--- ASSIGNMENT ---
Your answer is to be every line of the material that includes the string "races".

--- RECORDS SHOWN ---
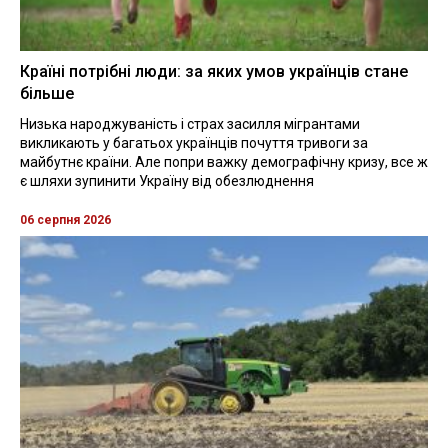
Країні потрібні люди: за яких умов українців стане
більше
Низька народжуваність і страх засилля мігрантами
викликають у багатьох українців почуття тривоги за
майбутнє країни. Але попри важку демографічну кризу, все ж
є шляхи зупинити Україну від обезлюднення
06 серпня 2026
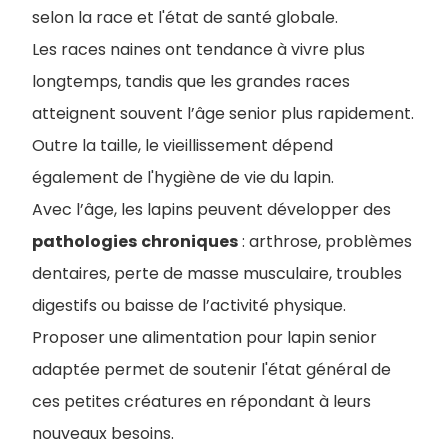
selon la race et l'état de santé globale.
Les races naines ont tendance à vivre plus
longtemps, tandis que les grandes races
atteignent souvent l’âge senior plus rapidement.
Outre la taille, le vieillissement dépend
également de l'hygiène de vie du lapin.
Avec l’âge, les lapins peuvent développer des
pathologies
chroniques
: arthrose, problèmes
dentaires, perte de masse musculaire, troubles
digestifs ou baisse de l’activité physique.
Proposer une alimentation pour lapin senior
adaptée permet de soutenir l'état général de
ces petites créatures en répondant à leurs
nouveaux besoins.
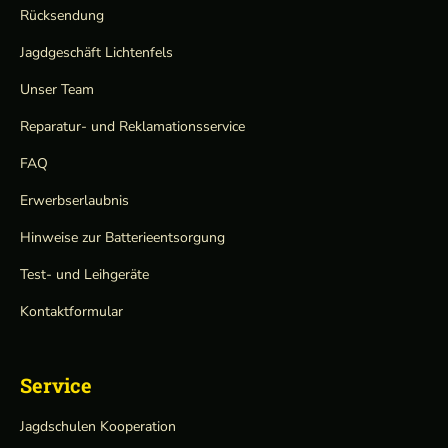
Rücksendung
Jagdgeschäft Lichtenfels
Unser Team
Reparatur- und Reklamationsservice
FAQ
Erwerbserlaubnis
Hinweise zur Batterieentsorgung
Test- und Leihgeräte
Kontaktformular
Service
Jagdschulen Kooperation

* * *

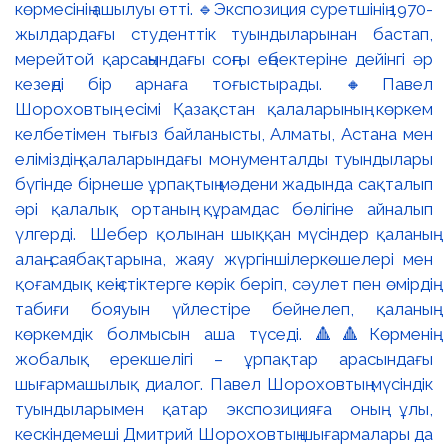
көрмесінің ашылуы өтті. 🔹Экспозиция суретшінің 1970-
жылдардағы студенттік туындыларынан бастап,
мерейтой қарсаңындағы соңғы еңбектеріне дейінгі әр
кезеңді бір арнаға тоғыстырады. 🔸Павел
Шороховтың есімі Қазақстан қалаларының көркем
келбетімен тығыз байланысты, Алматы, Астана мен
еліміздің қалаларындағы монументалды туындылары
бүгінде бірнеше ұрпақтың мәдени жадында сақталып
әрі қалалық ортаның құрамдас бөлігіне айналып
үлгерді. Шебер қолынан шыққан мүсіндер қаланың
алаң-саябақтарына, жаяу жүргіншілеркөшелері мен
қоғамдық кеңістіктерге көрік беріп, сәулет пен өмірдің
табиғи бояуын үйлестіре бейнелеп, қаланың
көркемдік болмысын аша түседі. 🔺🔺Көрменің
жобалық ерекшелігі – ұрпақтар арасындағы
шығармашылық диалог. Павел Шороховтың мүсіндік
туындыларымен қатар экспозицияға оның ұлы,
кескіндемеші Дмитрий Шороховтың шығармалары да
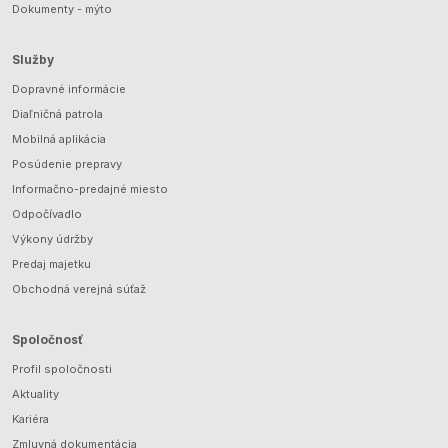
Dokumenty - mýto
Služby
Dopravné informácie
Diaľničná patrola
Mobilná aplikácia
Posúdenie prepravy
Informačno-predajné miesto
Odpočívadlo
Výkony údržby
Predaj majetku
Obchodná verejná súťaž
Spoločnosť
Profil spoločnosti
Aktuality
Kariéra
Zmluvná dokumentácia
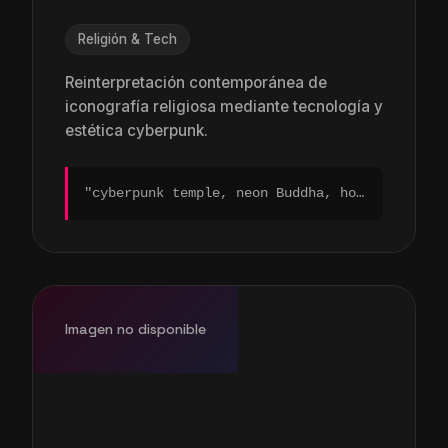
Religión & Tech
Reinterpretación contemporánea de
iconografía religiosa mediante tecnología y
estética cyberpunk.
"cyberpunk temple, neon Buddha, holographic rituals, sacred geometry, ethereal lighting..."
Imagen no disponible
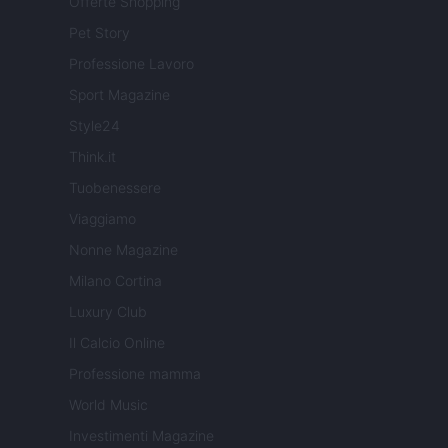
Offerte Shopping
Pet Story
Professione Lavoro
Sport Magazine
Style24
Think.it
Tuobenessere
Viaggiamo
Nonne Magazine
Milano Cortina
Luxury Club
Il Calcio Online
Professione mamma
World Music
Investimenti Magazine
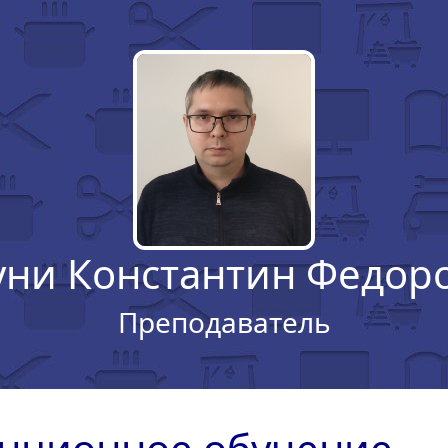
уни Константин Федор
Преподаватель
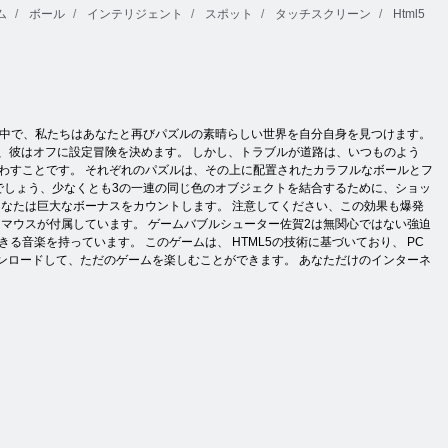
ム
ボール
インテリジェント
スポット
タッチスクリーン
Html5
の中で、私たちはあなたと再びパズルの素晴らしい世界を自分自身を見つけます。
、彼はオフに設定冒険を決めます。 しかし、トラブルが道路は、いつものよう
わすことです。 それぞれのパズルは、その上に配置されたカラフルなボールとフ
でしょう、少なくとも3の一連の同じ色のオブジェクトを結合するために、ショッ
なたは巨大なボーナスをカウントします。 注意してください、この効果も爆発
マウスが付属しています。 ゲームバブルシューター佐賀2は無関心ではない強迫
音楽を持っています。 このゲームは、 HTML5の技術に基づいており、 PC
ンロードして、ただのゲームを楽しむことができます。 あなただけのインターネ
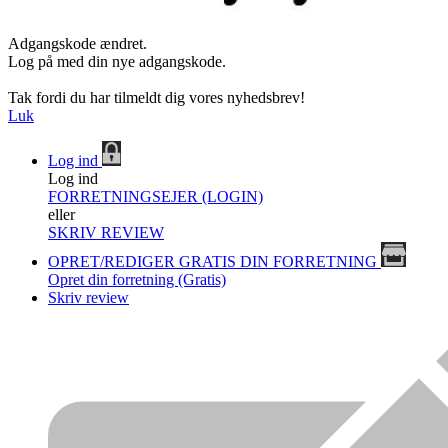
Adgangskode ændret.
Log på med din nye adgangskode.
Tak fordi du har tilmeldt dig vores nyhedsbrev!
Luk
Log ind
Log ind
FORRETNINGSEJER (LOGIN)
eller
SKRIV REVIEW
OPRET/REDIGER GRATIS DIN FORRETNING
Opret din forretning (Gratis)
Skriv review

--- PROBLEM SOLUTION ---
Les races naines ont tendance à vivre plus
longtemps, tandis que les grandes races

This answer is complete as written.